Peguei no papel que mantive guardado no bolso, depois da aula de Filosofia e rasguei-o. Aproximei-me de um caixote e deixei lá os pequenos pedaços rasgados.

- Sugerir que frequentasse a psicóloga da escola.

- E esse era o papel para…?

- Para o meu pai assinar e concordar. – Esclareci. – Não sou eu quem tenho um problema.

- Nisso tens razão. Será que a Sandra e a Júlia receberam a mesma sugestão?

- Não sei e nem me interessa. Aliás, nem acredito que isso resolva as coisas. Algumas pessoas simplesmente não mudam. – Falei, ajeitando o meu cabelo pela terceira vez. O vento estava a irritar-me. Porém estava a tentar manter-me fiel à promessa de usar o meu cabelo solto.  

- Acho que as pessoas mudam. – Disse o Mário ao meu lado. – Olha tu por exemplo, parece que estás diferente… ou já eras assim e não deixavas ninguém ver.
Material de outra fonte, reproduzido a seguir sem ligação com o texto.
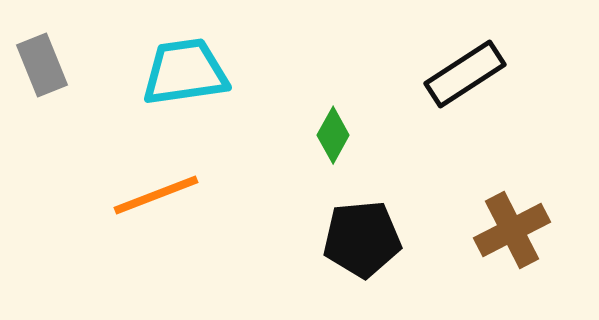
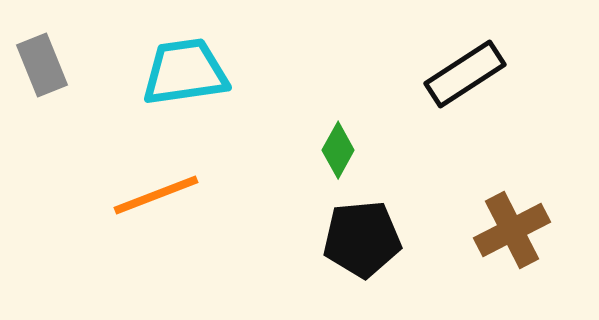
green diamond: moved 5 px right, 15 px down
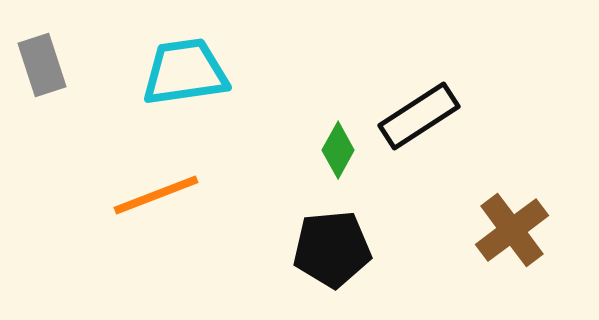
gray rectangle: rotated 4 degrees clockwise
black rectangle: moved 46 px left, 42 px down
brown cross: rotated 10 degrees counterclockwise
black pentagon: moved 30 px left, 10 px down
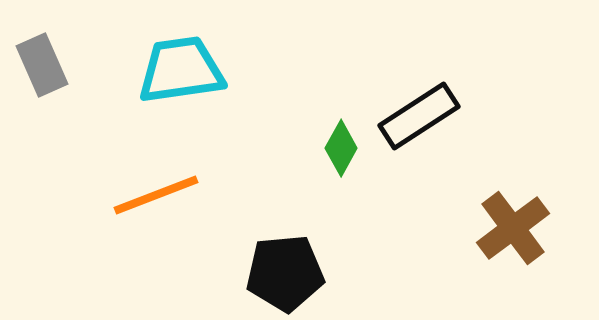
gray rectangle: rotated 6 degrees counterclockwise
cyan trapezoid: moved 4 px left, 2 px up
green diamond: moved 3 px right, 2 px up
brown cross: moved 1 px right, 2 px up
black pentagon: moved 47 px left, 24 px down
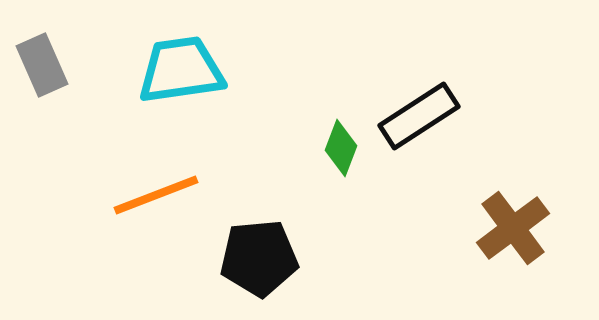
green diamond: rotated 8 degrees counterclockwise
black pentagon: moved 26 px left, 15 px up
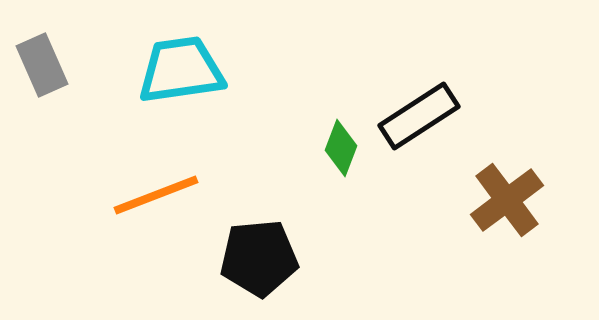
brown cross: moved 6 px left, 28 px up
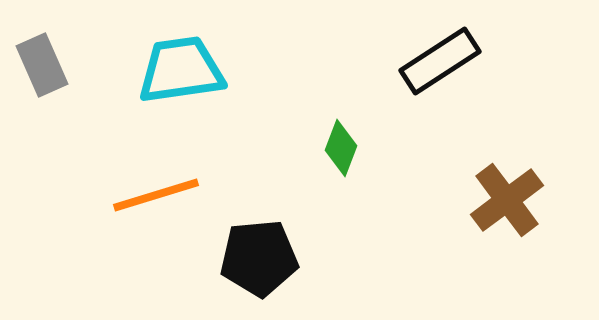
black rectangle: moved 21 px right, 55 px up
orange line: rotated 4 degrees clockwise
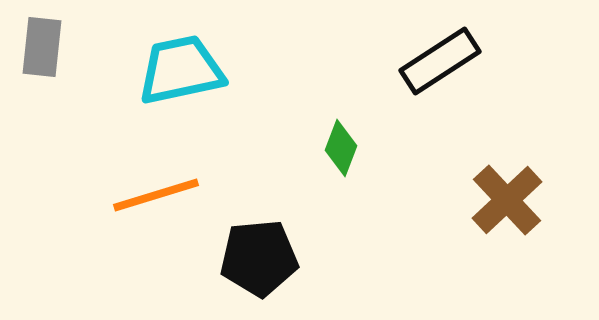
gray rectangle: moved 18 px up; rotated 30 degrees clockwise
cyan trapezoid: rotated 4 degrees counterclockwise
brown cross: rotated 6 degrees counterclockwise
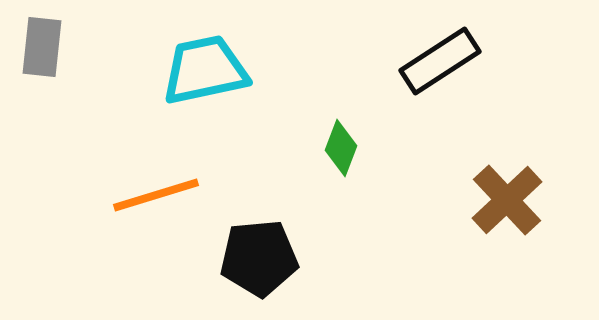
cyan trapezoid: moved 24 px right
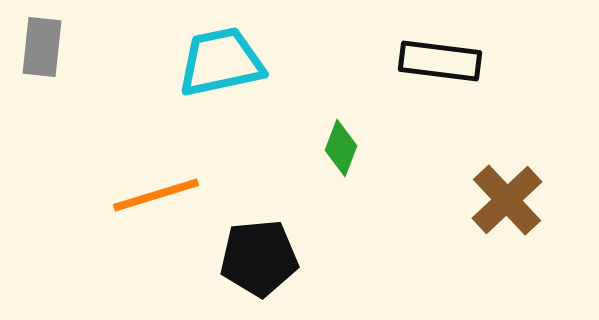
black rectangle: rotated 40 degrees clockwise
cyan trapezoid: moved 16 px right, 8 px up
- Achas mesmo? – Perguntei curiosa com o que me acabava de dizer e ele assentiu, dizendo:

- Quando a Kiara nos apresentou, fiquei com a impressão de que eras tímida, estudiosa e muito na tua, ou seja, não querias problemas. Às vezes, ainda vejo isso mas outras vezes, pareces uma outra pessoa… e essa para ser sincero, é bem interessante.
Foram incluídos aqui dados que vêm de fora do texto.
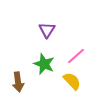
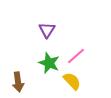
green star: moved 5 px right, 1 px up
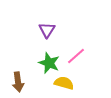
yellow semicircle: moved 8 px left, 2 px down; rotated 30 degrees counterclockwise
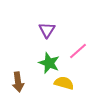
pink line: moved 2 px right, 5 px up
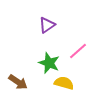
purple triangle: moved 5 px up; rotated 24 degrees clockwise
brown arrow: rotated 48 degrees counterclockwise
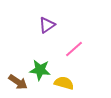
pink line: moved 4 px left, 2 px up
green star: moved 9 px left, 7 px down; rotated 15 degrees counterclockwise
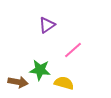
pink line: moved 1 px left, 1 px down
brown arrow: rotated 24 degrees counterclockwise
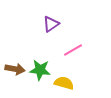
purple triangle: moved 4 px right, 1 px up
pink line: rotated 12 degrees clockwise
brown arrow: moved 3 px left, 13 px up
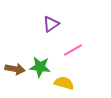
green star: moved 3 px up
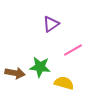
brown arrow: moved 4 px down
Sorri e agradeci num tom mais baixo, continuando a caminhar à sua frente. Interessante. A pessoa que sempre escondia atrás de todos os meus silêncios e ausências era interessante. A pessoa que não pensava assim tão bem dos outros e muitas vezes, nem queria ser simpática era interessante. Não era uma ideia apenas do Vasco, mas parecia também ter chamado a atenção do Mário que na ausência de Kiara, pensei que fosse andar mais com os outros amigos. Porém, aproveitava cada intervalo desse dia para estar na minha companhia, alguém que normalmente ficava na biblioteca, alguém que comia sozinha sentada em algum sítio discreto ou num círculo de pessoas ficava sempre de parte. Sempre tive a teoria de que não participava nas conversas dos outros porque estas não captavam a minha atenção. Não me identificava com nada do que era dito e portanto, sem nada a acrescentar ao tema, silenciava-me. Isso sempre foi encarado como alguma antipatia da minha parte em que me recusava a ser social. Na verdade, calava-me não só, por não ter nada que dizer, mas também porque se dissesse o que pensava, poderia ofender alguém.
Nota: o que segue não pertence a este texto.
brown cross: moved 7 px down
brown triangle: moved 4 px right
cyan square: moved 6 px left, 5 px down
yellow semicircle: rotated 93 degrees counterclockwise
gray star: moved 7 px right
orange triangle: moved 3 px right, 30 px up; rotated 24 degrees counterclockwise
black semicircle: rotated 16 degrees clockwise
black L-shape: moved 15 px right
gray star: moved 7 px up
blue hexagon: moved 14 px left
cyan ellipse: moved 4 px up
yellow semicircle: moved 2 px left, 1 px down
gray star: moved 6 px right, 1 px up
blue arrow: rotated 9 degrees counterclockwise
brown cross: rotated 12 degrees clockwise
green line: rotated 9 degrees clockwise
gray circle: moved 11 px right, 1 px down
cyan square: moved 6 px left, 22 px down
- Queres ficar comigo hoje? – Ofereceu-me o Mário, durante a aula de Educação Física.

- Pode ser. – Concordei.

O Mário nunca foi antipático ou tentou ignorar-me antes, aliás tentava muitas vezes, tal como a Kiara convidar-me para passar mais tempo com eles. Mesmo assim, era inesperado para mim que continuasse a comportar-se da mesma forma, na ausência da namorada. Pensei que fosse correr para estar com os amigos e não com a amiga da namorada. Alguma parte dentro de mim questionava-me sobre isso. Desde que tinha decidido deixar a minha mudança nas mãos do Vasco, arriscava dizer que o Mário parecia bem mais atento e simpático. Será que a aparência é mesmo tudo? Bastava vestir-me um pouco melhor para até o namorado da minha amiga ver-me de outra forma? Não sei até que ponto gostava disso, mas por outro lado, era melhor estar na companhia dele do que passar o dia de aulas completamente sozinha como era o habitual.